No, I mean in the sense of “this packages has become ubiquitous, let’s put it in Base/stdlib” or “oh, turns out these three packages all have the same basic functionality, let’s create an MIT-licensed base package that makes them interoperable”

That’s not the issue. The issue is if you take contributions to a (for arguments sake) GPL-licensed package, but later (for one of the reasons above or another one), you would like to relicense to MIT, this is not possible without additional terms governing your right to do that. The GitHub T&C clause just means that the license clause in the parent repository applies. In this case it would mean that if if I contribute to your GPL-licensed project, I also license my contribution as GPL. However, that package is then functionally always GPL, because you cannot relicense it without my permission and I may be off on a 3 year long spiritual journey in Bali. FWIW, the FSF knows this which is why they always require copyright assignment in all of their GPL projects. Using GPL without that is a bit of a more recent innovation by others who use the GPL. Some of those people fully understood those implications and saw it as a feature, but a lof of people did not.
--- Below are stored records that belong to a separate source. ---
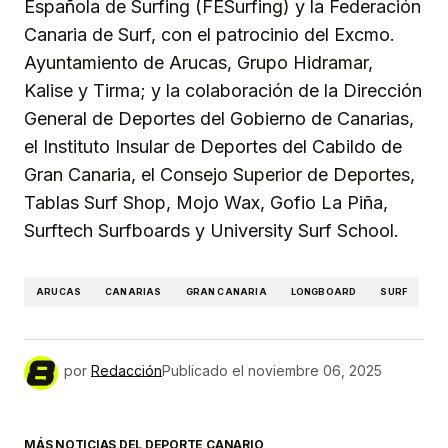
Española de Surfing (FESurfing) y la Federación
Canaria de Surf, con el patrocinio del Excmo.
Ayuntamiento de Arucas, Grupo Hidramar,
Kalise y Tirma; y la colaboración de la Dirección
General de Deportes del Gobierno de Canarias,
el Instituto Insular de Deportes del Cabildo de
Gran Canaria, el Consejo Superior de Deportes,
Tablas Surf Shop, Mojo Wax, Gofio La Piña,
Surftech Surfboards y University Surf School.
ARUCAS
CANARIAS
GRAN CANARIA
LONGBOARD
SURF
por
Redacción
Publicado el
noviembre 06, 2025
MÁS NOTICIAS DEL DEPORTE CANARIO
I just used the GPL as an example here, so I could make the FSF point ;). Same consideration applies to other licenses. But my overall point here is not even that, it’s that this stuff is hard to get right, so you better be sure.

That is trivially disprovable; section 6 of the EUPLv2 (I quote in full):

6. Chain of Authorship

The original Licensor warrants that the copyright in the Original Work granted hereunder is owned by him/her or licensed to him/her and that he/she has the power and authority to grant the Licence.

Each Contributor warrants that the copyright in the modifications he/she
brings to the Work are owned by him/her or licensed to him/her and that he/she has the power and authority to grant the Licence.

Each time You accept the Licence, the original Licensor and subsequent
Contributors grant You a licence to their contributions to the Work, under the terms of this Licence.

That’s right, the EUPL has a CLA built in!

I guess the other point I’m making is: If you engage in license innovation (or possibly even if you don’t), have a clear mechanism for fixing things later, because it’s likely to go wrong the first time. That said, I will note that even that comes with challenges, because then the question becomes “who gets to decide” and open source developers often have a pretty allergic reaction to non-meritocratic control arrangements. You can probably do it for closely-developed packages where you expect to do the majority of the work and take the occasional contribution, but for community-developed packages it can cause friction.

Yes, relatively common for newer licenses, but that’s the same as the GitHub T&C - it does not permit later relicensing should that becomes necessary. Also, the issue of whether you can actually do that is undecided and the lawyers are split on it (same as the MIT patent issue).